> [REQUIRED WORK]: Copies of all lines containing the string "seats" are needed from the data below.

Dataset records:

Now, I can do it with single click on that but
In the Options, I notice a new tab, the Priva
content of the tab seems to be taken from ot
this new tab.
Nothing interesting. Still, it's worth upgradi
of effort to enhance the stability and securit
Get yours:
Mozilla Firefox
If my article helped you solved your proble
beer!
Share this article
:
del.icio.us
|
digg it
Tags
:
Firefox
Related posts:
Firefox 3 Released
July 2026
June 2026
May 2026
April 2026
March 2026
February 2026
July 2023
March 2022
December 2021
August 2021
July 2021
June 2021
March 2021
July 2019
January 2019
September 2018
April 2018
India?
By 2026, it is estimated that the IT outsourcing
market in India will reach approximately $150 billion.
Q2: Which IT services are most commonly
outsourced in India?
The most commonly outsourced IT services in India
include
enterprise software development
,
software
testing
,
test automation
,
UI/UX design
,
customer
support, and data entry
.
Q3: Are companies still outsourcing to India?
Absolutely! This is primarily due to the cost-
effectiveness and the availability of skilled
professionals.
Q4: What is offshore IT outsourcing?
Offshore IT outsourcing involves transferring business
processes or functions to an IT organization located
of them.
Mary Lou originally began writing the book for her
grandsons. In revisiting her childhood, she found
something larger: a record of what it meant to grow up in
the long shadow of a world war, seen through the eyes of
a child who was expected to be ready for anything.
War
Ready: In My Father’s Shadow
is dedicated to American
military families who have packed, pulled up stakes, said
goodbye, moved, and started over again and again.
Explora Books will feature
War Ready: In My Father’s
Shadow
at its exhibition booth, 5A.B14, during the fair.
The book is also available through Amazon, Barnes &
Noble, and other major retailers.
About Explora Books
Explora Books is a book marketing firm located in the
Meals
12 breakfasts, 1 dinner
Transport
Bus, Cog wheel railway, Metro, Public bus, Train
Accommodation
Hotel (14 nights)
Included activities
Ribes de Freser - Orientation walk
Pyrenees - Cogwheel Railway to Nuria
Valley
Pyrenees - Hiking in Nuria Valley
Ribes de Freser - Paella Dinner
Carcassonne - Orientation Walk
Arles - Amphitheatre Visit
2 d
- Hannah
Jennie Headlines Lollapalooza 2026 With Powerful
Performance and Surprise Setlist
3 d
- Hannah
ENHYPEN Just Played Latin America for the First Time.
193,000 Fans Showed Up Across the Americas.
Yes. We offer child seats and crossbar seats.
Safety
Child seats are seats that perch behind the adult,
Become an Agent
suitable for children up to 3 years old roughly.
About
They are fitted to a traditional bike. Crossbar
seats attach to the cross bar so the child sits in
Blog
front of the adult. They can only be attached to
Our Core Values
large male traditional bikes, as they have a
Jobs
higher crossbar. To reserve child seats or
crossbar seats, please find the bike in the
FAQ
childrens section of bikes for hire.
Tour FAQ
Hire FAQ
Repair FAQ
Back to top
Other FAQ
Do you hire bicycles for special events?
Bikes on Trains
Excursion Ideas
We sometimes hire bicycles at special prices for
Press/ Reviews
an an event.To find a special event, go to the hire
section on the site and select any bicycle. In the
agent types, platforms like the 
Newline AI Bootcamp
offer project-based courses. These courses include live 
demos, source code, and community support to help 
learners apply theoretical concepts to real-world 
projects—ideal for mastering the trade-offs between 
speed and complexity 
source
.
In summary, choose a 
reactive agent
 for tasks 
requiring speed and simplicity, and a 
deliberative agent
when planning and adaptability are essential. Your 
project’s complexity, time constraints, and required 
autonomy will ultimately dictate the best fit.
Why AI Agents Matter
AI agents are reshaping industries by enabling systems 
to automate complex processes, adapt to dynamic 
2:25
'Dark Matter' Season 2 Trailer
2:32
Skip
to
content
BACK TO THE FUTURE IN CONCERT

> [ANSWER TO THIS PROBLEM]:
Yes. We offer child seats and crossbar seats.
Child seats are seats that perch behind the adult,
seats attach to the cross bar so the child sits in
higher crossbar. To reserve child seats or
crossbar seats, please find the bike in the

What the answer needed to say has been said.